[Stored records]
────────────────────

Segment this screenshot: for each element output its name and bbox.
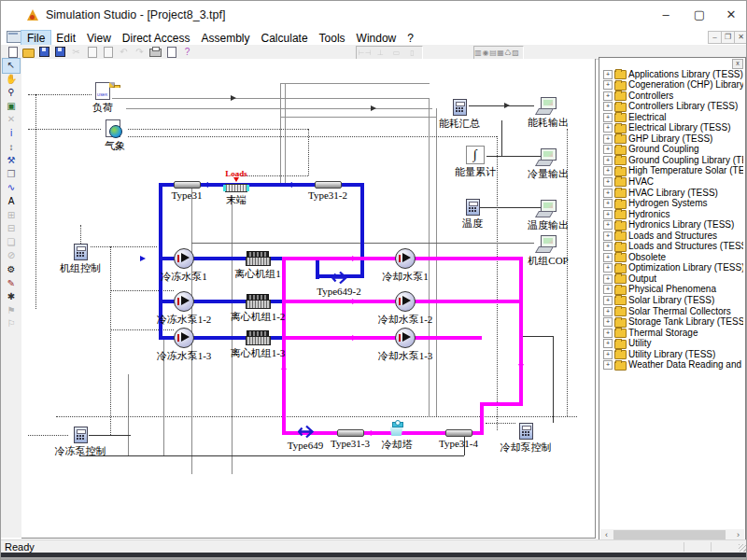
energy-output-plotter[interactable]: 能耗输出 xyxy=(537,97,559,115)
tree-item-obsolete[interactable]: +Obsolete xyxy=(601,251,743,262)
fluid-pipe[interactable] xyxy=(360,183,364,278)
tree-item-loads-and-structures[interactable]: +Loads and Structures xyxy=(601,230,743,241)
weather-data[interactable]: 气象 xyxy=(106,119,124,138)
tree-item-electrical-library-tess[interactable]: +Electrical Library (TESS) xyxy=(601,122,743,133)
chiller-1-3[interactable]: 离心机组1-3 xyxy=(246,330,271,345)
mdi-close-button[interactable]: ✕ xyxy=(734,31,747,44)
text-tool-icon[interactable]: A xyxy=(3,195,20,209)
temperature-output-plotter[interactable]: 温度输出 xyxy=(537,200,559,217)
tree-item-hydrogen-systems[interactable]: +Hydrogen Systems xyxy=(601,198,743,209)
pipe-type31-2[interactable]: Type31-2 xyxy=(315,181,342,189)
expand-icon[interactable]: + xyxy=(603,70,613,79)
tree-item-solar-library-tess[interactable]: +Solar Library (TESS) xyxy=(601,294,743,305)
snapshot-tool-icon[interactable]: ▣ xyxy=(3,100,20,114)
cooling-output-plotter[interactable]: 冷量输出 xyxy=(537,148,559,166)
unit-control-calc[interactable]: 机组控制 xyxy=(74,244,88,260)
tree-item-ground-coupling-library-tess[interactable]: +Ground Coupling Library (TESS) xyxy=(601,154,743,165)
unit-cop-plotter[interactable]: 机组COP xyxy=(537,235,559,253)
expand-icon[interactable]: + xyxy=(603,91,613,101)
diverter-type649-2[interactable]: Type649-2 xyxy=(331,271,347,285)
pan-tool-icon[interactable]: ✋ xyxy=(3,73,20,87)
close-button[interactable]: ✕ xyxy=(714,1,747,28)
tree-item-utility[interactable]: +Utility xyxy=(601,338,743,349)
new-file-icon[interactable] xyxy=(5,46,21,58)
tree-item-weather-data-reading-and-process[interactable]: +Weather Data Reading and Process xyxy=(601,359,743,371)
expand-icon[interactable]: + xyxy=(603,317,613,327)
expand-icon[interactable]: + xyxy=(603,263,613,273)
show-locks-icon[interactable]: ▤ xyxy=(489,47,497,59)
energy-summary-calc[interactable]: 能耗汇总 xyxy=(453,99,467,116)
expand-icon[interactable]: + xyxy=(603,274,613,284)
mdi-restore-button[interactable]: ❐ xyxy=(721,31,735,44)
tree-item-hvac[interactable]: +HVAC xyxy=(601,175,743,187)
terminal-unit[interactable]: 末端Loads xyxy=(225,184,247,192)
chiller-1[interactable]: 离心机组1 xyxy=(246,251,271,266)
tree-item-electrical[interactable]: +Electrical xyxy=(601,111,743,122)
expand-icon[interactable]: + xyxy=(603,145,613,154)
expand-icon[interactable]: + xyxy=(603,199,613,208)
stamp-tool-icon[interactable]: ❐ xyxy=(3,168,20,182)
chiller-1-2[interactable]: 离心机组1-2 xyxy=(246,294,271,309)
tree-item-high-temperature-solar-tess[interactable]: +High Temperature Solar (TESS) xyxy=(601,165,743,176)
mdi-minimize-button[interactable]: – xyxy=(708,31,722,44)
pipe-type31-3[interactable]: Type31-3 xyxy=(337,429,364,437)
expand-icon[interactable]: + xyxy=(603,156,613,165)
resize-grip[interactable] xyxy=(739,544,746,552)
draw-tool-icon[interactable]: ✎ xyxy=(3,277,20,291)
link-tool-icon[interactable]: ∿ xyxy=(3,181,20,195)
chilled-pump-control-calc[interactable]: 冷冻泵控制 xyxy=(74,427,88,443)
expand-icon[interactable]: + xyxy=(603,113,613,122)
expand-icon[interactable]: + xyxy=(603,360,613,370)
sort-tool-icon[interactable]: ↕ xyxy=(3,141,20,155)
tree-item-hydronics-library-tess[interactable]: +Hydronics Library (TESS) xyxy=(601,219,743,231)
expand-icon[interactable]: + xyxy=(603,242,613,251)
help-icon[interactable]: ? xyxy=(179,46,195,58)
temperature-calc[interactable]: 温度 xyxy=(466,199,480,216)
save-icon[interactable] xyxy=(36,46,52,58)
pipe-type31-4[interactable]: Type31-4 xyxy=(445,429,472,437)
chilled-pump-1[interactable]: 冷冻水泵1 xyxy=(174,248,194,269)
expand-icon[interactable]: + xyxy=(603,296,613,305)
info-tool-icon[interactable]: i xyxy=(3,127,20,141)
cooling-tower[interactable]: 冷却塔 xyxy=(390,422,404,437)
print-preview-icon[interactable] xyxy=(163,46,179,58)
cooling-pump-control-calc[interactable]: 冷却泵控制 xyxy=(519,423,533,440)
tree-item-utility-library-tess[interactable]: +Utility Library (TESS) xyxy=(601,348,743,359)
maximize-button[interactable]: ▢ xyxy=(683,1,716,28)
expand-icon[interactable]: + xyxy=(603,177,613,187)
expand-icon[interactable]: + xyxy=(603,123,613,133)
expand-icon[interactable]: + xyxy=(603,166,613,175)
tree-item-thermal-storage[interactable]: +Thermal Storage xyxy=(601,327,743,338)
settings-tool-icon[interactable]: ⚙ xyxy=(3,263,20,277)
expand-icon[interactable]: + xyxy=(603,253,613,262)
expand-icon[interactable]: + xyxy=(603,285,613,294)
cooling-pump-1[interactable]: 冷却水泵1 xyxy=(395,248,416,269)
expand-icon[interactable]: + xyxy=(603,134,613,144)
document-icon[interactable] xyxy=(7,31,21,43)
tree-item-cogeneration-chp-library-tess[interactable]: +Cogeneration (CHP) Library (TESS) xyxy=(601,79,743,91)
expand-icon[interactable]: + xyxy=(603,307,613,316)
expand-icon[interactable]: + xyxy=(603,329,613,338)
load-data-file[interactable]: USER负荷 xyxy=(95,82,110,100)
cooling-pump-1-2[interactable]: 冷却水泵1-2 xyxy=(395,291,416,312)
expand-icon[interactable]: + xyxy=(603,189,613,198)
tree-item-output[interactable]: +Output xyxy=(601,273,743,284)
tree-item-hydronics[interactable]: +Hydronics xyxy=(601,208,743,219)
tree-item-optimization-library-tess[interactable]: +Optimization Library (TESS) xyxy=(601,262,743,273)
tree-item-ghp-library-tess[interactable]: +GHP Library (TESS) xyxy=(601,133,743,144)
show-ports-icon[interactable]: ◉ xyxy=(482,47,489,59)
tree-item-solar-thermal-collectors[interactable]: +Solar Thermal Collectors xyxy=(601,305,743,316)
open-file-icon[interactable] xyxy=(21,46,36,58)
cooling-pump-1-3[interactable]: 冷却水泵1-3 xyxy=(395,328,416,348)
save-all-icon[interactable] xyxy=(52,46,68,58)
fluid-pipe[interactable] xyxy=(519,257,523,406)
tree-item-controllers[interactable]: +Controllers xyxy=(601,90,743,101)
diverter-type649[interactable]: Type649 xyxy=(298,425,314,439)
macro-tool-icon[interactable]: ✱ xyxy=(3,290,20,304)
tree-item-applications-library-tess[interactable]: +Applications Library (TESS) xyxy=(601,68,743,79)
expand-icon[interactable]: + xyxy=(603,210,613,219)
project-canvas[interactable]: USER负荷气象Type31末端LoadsType31-2能耗汇总能耗输出∫能量… xyxy=(21,59,596,539)
energy-integrator[interactable]: ∫能量累计 xyxy=(466,146,485,164)
tree-item-physical-phenomena[interactable]: +Physical Phenomena xyxy=(601,284,743,295)
fluid-pipe[interactable] xyxy=(480,402,523,406)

────────────────────

• Exercise objective: Wherever the string "file" occurs in the records, copy the line it is in.

• Finished task:
new-file-icon[interactable] xyxy=(5,46,21,58)
load-data-file[interactable]: USER负荷 xyxy=(95,82,110,100)
open-file-icon[interactable] xyxy=(21,46,36,58)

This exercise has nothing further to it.